Here are a few of the notable brands that delivered an engaging combination of our “what worked” elements to tell their brand stories:

The Google exhibit, designed by Sparks, was visually stunning and situated in an impossible-to-miss, prime location. The enclosed yet welcoming oasis featured clean, bright, high ceilings and a playful mix of low- and high-tech activations. Clear, intentional staging areas for queues led visitors to various rooms that allowed for unique discovery journeys. The quality build and lighting made it feel like a permanent structure reminiscent of a corporate briefing center.

The Turkish automaker was a standout, leading with a message of human-connection and sustainability versus the generic car story. A raised floor brought visitors into Togg’s modern, clean and visually extraordinary space with high-end lighting, décor and graphics. Built by BTWN, the exhibit was truly a technological wonderland with unique demonstration pods for personal experiences.

MC2 built SK’s impressive space. Attendees entered the SK space through a cinematic, underwater city tunnel and emerged into an enclosed oasis with clean, high, bright walls. Clear and intentional staging areas for queues and welcoming staff managed the guest experience. Messaging was clear and relevant, supporting the brand’s sustainable “together in action” theme.

Room for Improvement

The healthcare zone looked more like a traditional healthcare trade show and lacked the tech- and story-driven experiences found in the rest of the event. This was primarily due to the fact that most of the exhibitors in this space were relatively small companies and they chose to stick with familiar tactics that may have worked for them in the past. There was little to no engagement and too much of a focus on product displays. There is a huge opportunity at next year’s show for brands who want to stand out and show their leadership position in the healthcare field.
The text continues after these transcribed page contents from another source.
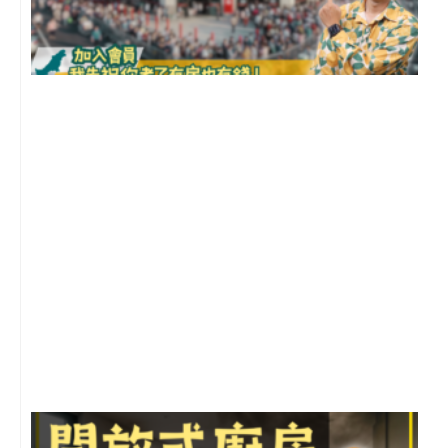
2
年
月
尚
留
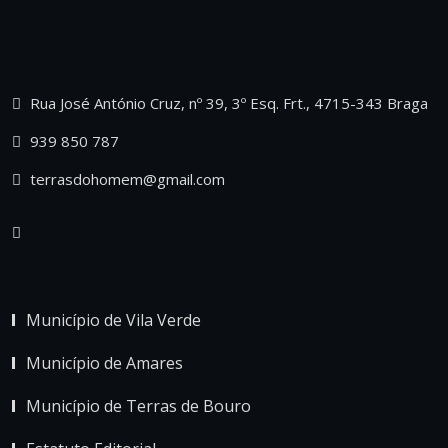
Rua José António Cruz, nº 39, 3º Esq. Frt., 4715-343 Braga
939 850 787
terrasdohomem@gmail.com
Município de Vila Verde
Município de Amares
Município de Terras de Bouro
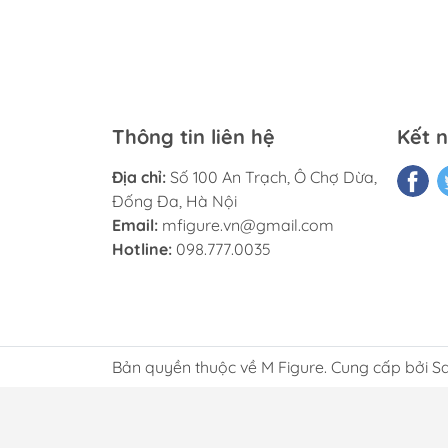
Thông tin liên hệ
Kết n
Địa chỉ:
Số 100 An Trạch, Ô Chợ Dừa,
Đống Đa, Hà Nội
Email:
mfigure.vn@gmail.com
Hotline:
098.777.0035
Bản quyền thuộc về M Figure. Cung cấp bởi S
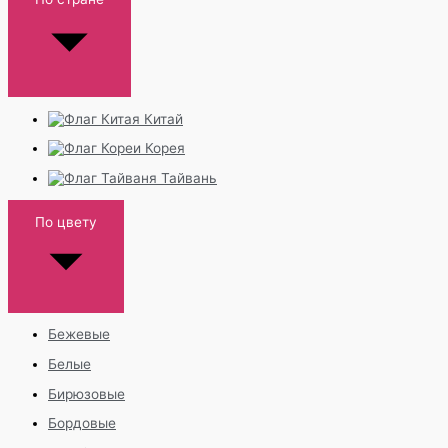
Китай
Корея
Тайвань
По цвету
Бежевые
Белые
Бирюзовые
Бордовые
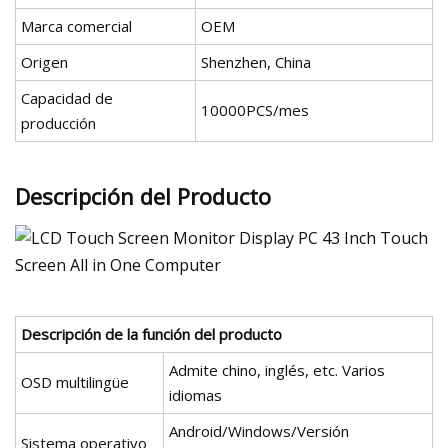
Marca comercial
OEM
Origen
Shenzhen, China
Capacidad de
10000PCS/mes
producción
Descripción del Producto
Descripción de la función del producto
Admite chino, inglés, etc. Varios
OSD multilingüe
idiomas
Android/Windows/Versión
Sistema operativo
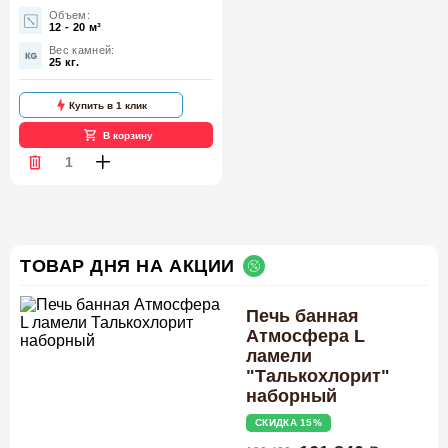
Объем:
12 - 20 м³
Вес камней:
25 кг.
Купить в 1 клик
В корзину
ТОВАР ДНЯ НА АКЦИИ
Печь банная
Атмосфера L
ламели
"Талькохлорит"
наборный
СКИДКА 15%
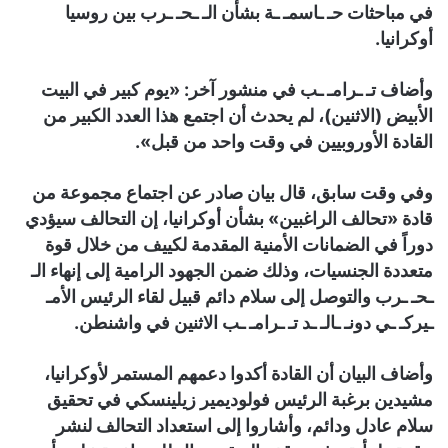
في مباحثات حـ ـاسمـ ـة بشأن الـ ـحـ ـرب بين روسيا
أوكرانيا.
وأضاف تـ ـرامـ ـب في منشور آخر: «يوم كبير في البيت
الأبيض (الاثنين)، لم يحدث أن اجتمع هذا العدد الكبير من
القادة الأوروبيين في وقت واحد من قبل».
وفي وقت سابق، قال بيان صادر عن اجتماع مجموعة من
قادة «تحالف الراغبين» بشأن أوكرانيا، إن التحالف سيؤدي
دوراً في الضمانات الأمنية المقدمة لكييف من خلال قوة
متعددة الجنسيات، وذلك ضمن الجهود الرامية إلى إنهاء الـ
ـحـ ـرب والتوصل إلى سلام دائم قبيل لقاء الرئيس الأمـ
ـيركـ ـي دونـ ـالـ ـد تـ ـرامـ ـب الاثنين في واشنطن.
وأضاف البيان أن القادة أكدوا دعمهم المستمر لأوكرانيا،
مشيدين برغبة الرئيس فولوديمير زيلينسكي في تحقيق
سلام عادل ودائم، وأشاروا إلى استعداد التحالف لنشر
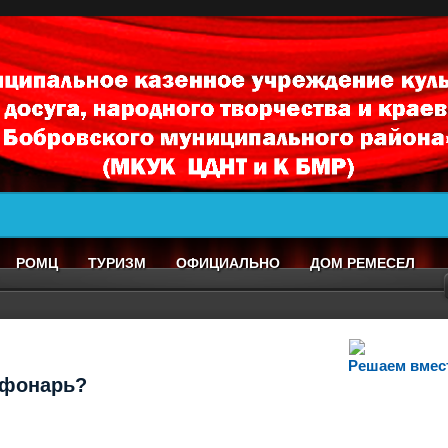
РОМЦ
ТУРИЗМ
ОФИЦИАЛЬНО
ДОМ РЕМЕСЕЛ
Решаем вмес
т фонарь?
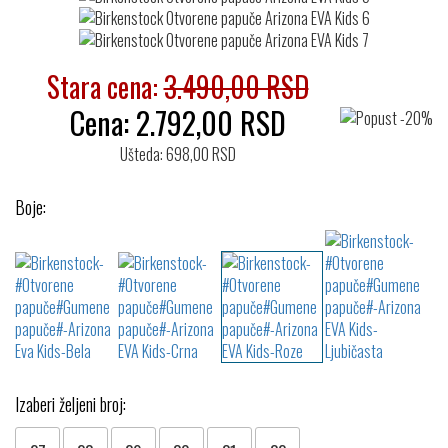
Stara cena:
3.490,00 RSD
Cena:
2.792,00
RSD
Ušteda: 698,00 RSD
Boje:
Izaberi željeni broj:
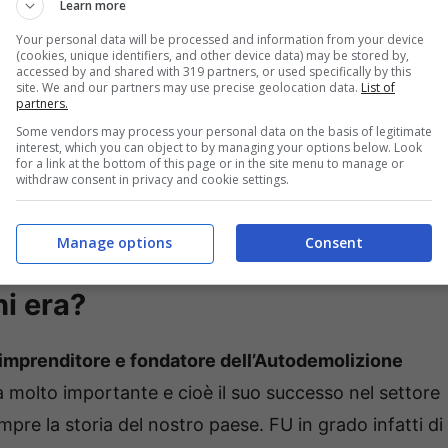
Learn more
lto interessanti se andiamo a fondo della questione e
Your personal data will be processed and information from your device
 straordinaria e piena di cuore.
Quando infatti i
(cookies, unique identifiers, and other device data) may be stored by,
accessed by and shared with 319 partners, or used specifically by this
anno capire la caratura morale delle persone che se
site. We and our partners may use precise geolocation data.
List of
partners.
Some vendors may process your personal data on the basis of legitimate
interest, which you can object to by managing your options below. Look
for a link at the bottom of this page or in the site menu to manage or
mo di capire qualcosa in più di un uomo straordinario
withdraw consent in privacy and cookie settings.
era migliore possibile. Questo perché merita
he dopo l’addio.
Manage options
Consent
hi era?
o imprenditore e fondatore dell’Autodemolizione
ità molto importante e cioè il suo successo nel settore
re la storia del nostro paese. FU in grado infatti di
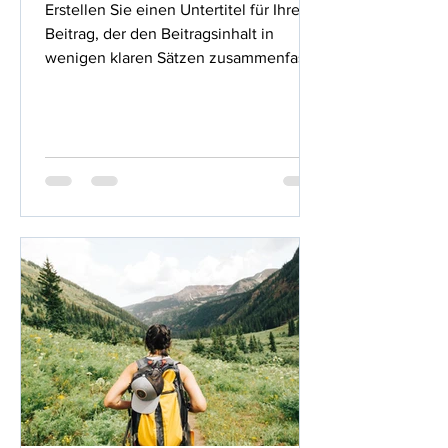
Erstellen Sie einen Untertitel für Ihren
Beitrag, der den Beitragsinhalt in
wenigen klaren Sätzen zusammenfasst
und Ihre Leser dazu...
Abbott dominated the floor in the healthcare space and also expanded their reach with out-of-home advertising on the Vegas strip as well as an ancillary event at Allegiant Stadium. They demonstrated their leadership in health tech beyond standard app-based, consumer-focused wearables. And, they showcased their commitment to innovation in two key areas: guiding world-class athletes to improve their performance safely, and helping healthcare providers leverage technology to improve diagnosis and patient care.

CES 2024—Plan Now!

CES has emerged from the pandemic as strong and healthy as ever! The event exceeded its goal of 100,000 attendees by 12% and the overall vibe from attendees and exhibitors was enthusiastic. Importantly, it’s clear that major brands are still using CES for big product announcements and that the event is still relevant to attend and activate within. Our prediction is that 2024 attendance and exhibitor participation will be back to pre-pandemic levels, if not above. While it may seem early, many brands start planning for their next CES experience soon after the previous one. At a minimum, brands should think about the space they require now to ensure that a good spot is available on the CES 2024 show floor.